Superintendente da Funalfa, Zezinho Mancini faz avaliação positiva do evento, está otimista quanto ao carnaval e avisa que haverá edital da Lei Murilo Mendes ainda este ano

Por Júlio Black

17/12/2018 às 18h10- Atualizada 18/12/2018 às 10h01

Ramón Brandão foi um dos artistas que pintaram na manhã de domingo no Museu Mariano Procópio (Foto: Gil Velloso)

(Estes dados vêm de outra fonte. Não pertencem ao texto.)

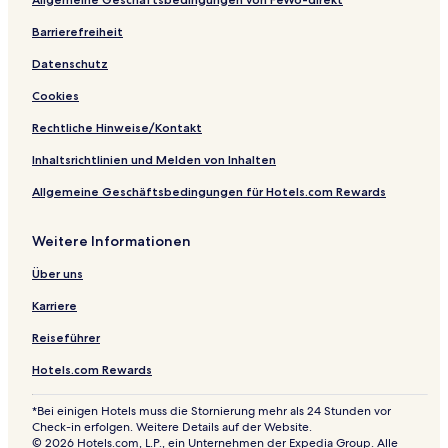
u
B
a
e
t
a
n
r
r
m
Barrierefreiheit
a
e
t
e
Datenschutz
a
m
n
k
e
t
Cookies
f
n
s
a
t
Rechtliche Hinweise/Kontakt
s
s
t
Inhaltsrichtlinien und Melden von Inhalten
Allgemeine Geschäftsbedingungen für Hotels.com Rewards
Weitere Informationen
Über uns
Karriere
Reiseführer
Hotels.com Rewards
*Bei einigen Hotels muss die Stornierung mehr als 24 Stunden vor
Check-in erfolgen. Weitere Details auf der Website.
© 2026 Hotels.com, L.P., ein Unternehmen der Expedia Group. Alle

Dos males que vêm para o bem até o limão que se transforma em limonada – sem se esquecer dos ovos que rendem uma omelete -, há momentos em que a adversidade pode resultar no sentimento de que as expectativas são superadas pela união em torno de um bem comum. É com esse sentimento que o superintendente da Funalfa, Zezinho Mancini, fez um balanço sobre a décima edição do Corredor Cultural, que aconteceu no último fim da semana em Juiz de Fora e reuniu mais de 70 atrações em 15 bairros da cidade, com eventos de música a teatro, passando pelo audiovisual, palhaçaria, literatura e artes plásticas, entre outros.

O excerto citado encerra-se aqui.